When I was studying at Columbia College, I felt it was the best undergraduate school in the Ivy League, better than Harvard and Yale. Columbia’s classes were the smallest of all the undergrad schools in the Ivy League—usually fewer than 20 per class. Our teachers knew us by name, and you had nowhere to hide.
The workload was heavy, stressing “The Great Books,” making Columbia’s curriculum more challenging and more classical than almost any other school. We had to read and discuss everything from Homer, Aristotle, and Plato, to Lenin, Locke, and Freud, as well as the Bible and Shakespeare, because of the core courses that every Columbia student was required to take.
This gave us a foundation in Western learning, culture, and literature. It made us better citizens.
We actually knew the difference between a democracy and a republic, between loud, strong criticism and protest and unjustified incitement to violence.
We could separate between totalitarian states (like Nazi Germany and today’s Iran) and corrupt authoritarian regimes (Russia and Ukraine).
None of my teachers babied me or worried about “triggering me” with the wrong pronoun or tough questions. Columbia was a challenging environment; not a “safe zone,” but it was safe.
Columbia’s campus was safe, and I, a yarmulke-wearing observant Jew, was never afraid to walk the campus.
Even in my Middle East studies and Arabic classes at Columbia, my fellow Arab and Persian students never threatened one another. We often disagreed, but we could listen to and learn from each other.
Columbia’s challenge is to get back to where it was and where it might yet be. That’s also the challenge for America.

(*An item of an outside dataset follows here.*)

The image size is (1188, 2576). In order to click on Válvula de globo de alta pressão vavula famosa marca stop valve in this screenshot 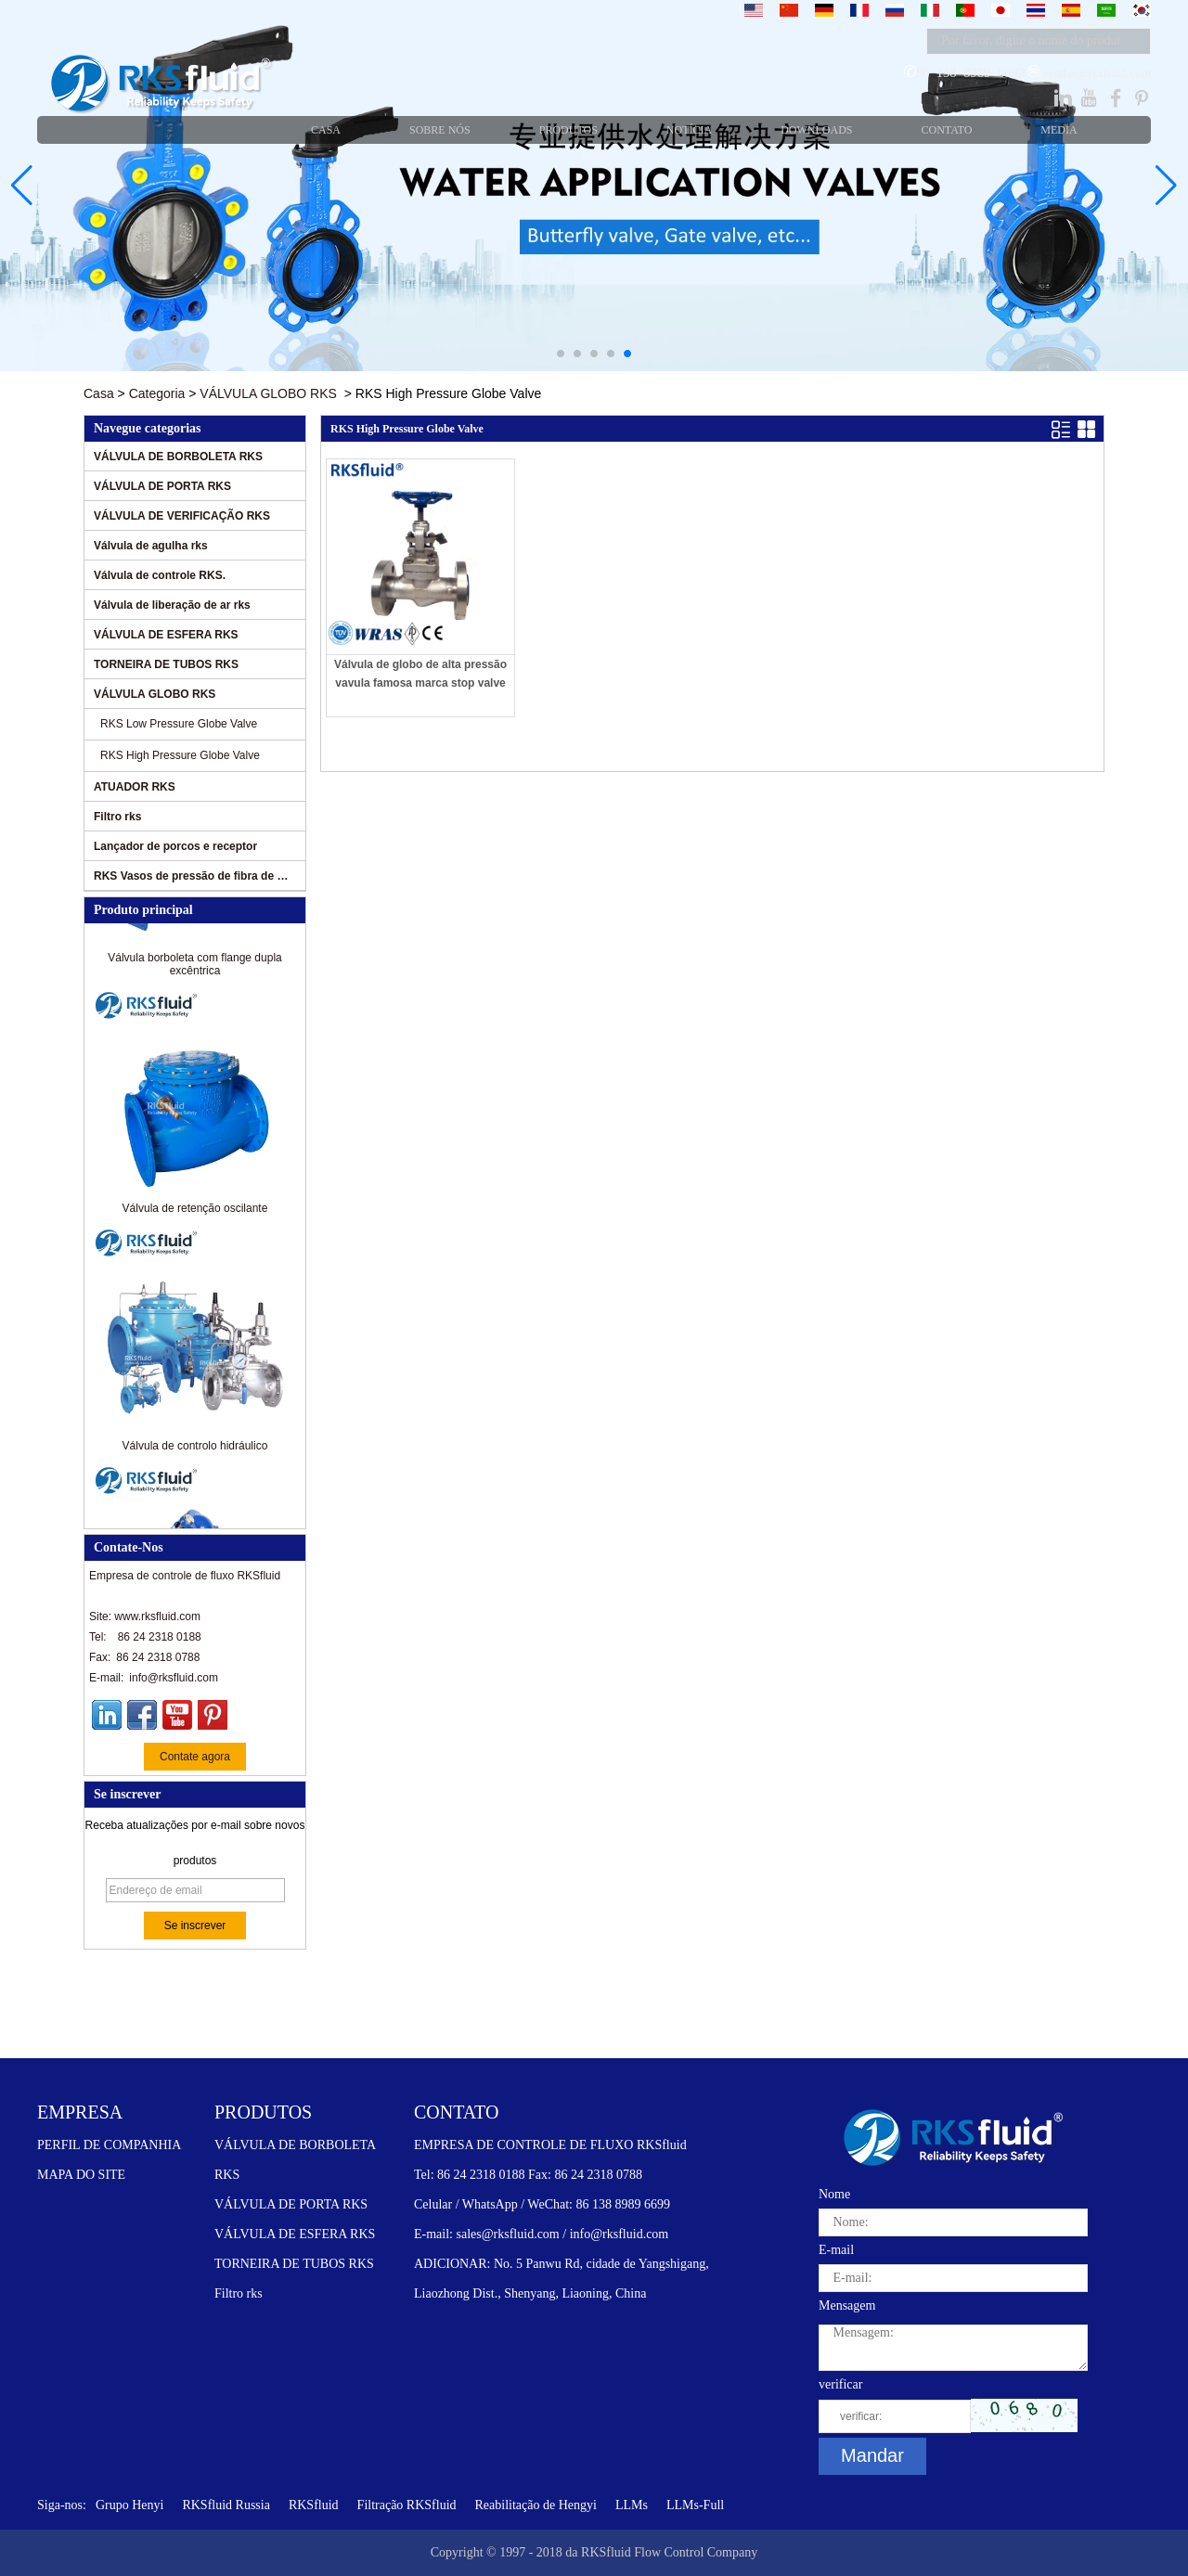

Dr. Michael Widlanski is the author of Battle for Our Minds: Western Elites and the Terror Threat (Threshold-Simon and Schuster, 2012), and Can Israel Survive A Palestinian State? (1990). He was strategic affairs advisor in Israel’s Ministry of Public Security, editing captured PLO documents. Earlier he advised Israeli negotiation teams at the Madrid and Washington talks in 1991-92. Dr. Widlanski was a visiting professor at Washington University in St. Louis in 2007-8 and at the University of California, Irvine in 2014, taught political communication for two decades at The Hebrew University and Bar Ilan University. Earlier he was a reporter at The New York Times and Cox Newspapers, war correspondent for Israeli Army Radio and Diplomatic Correspondent for Israel Television in English (IBA).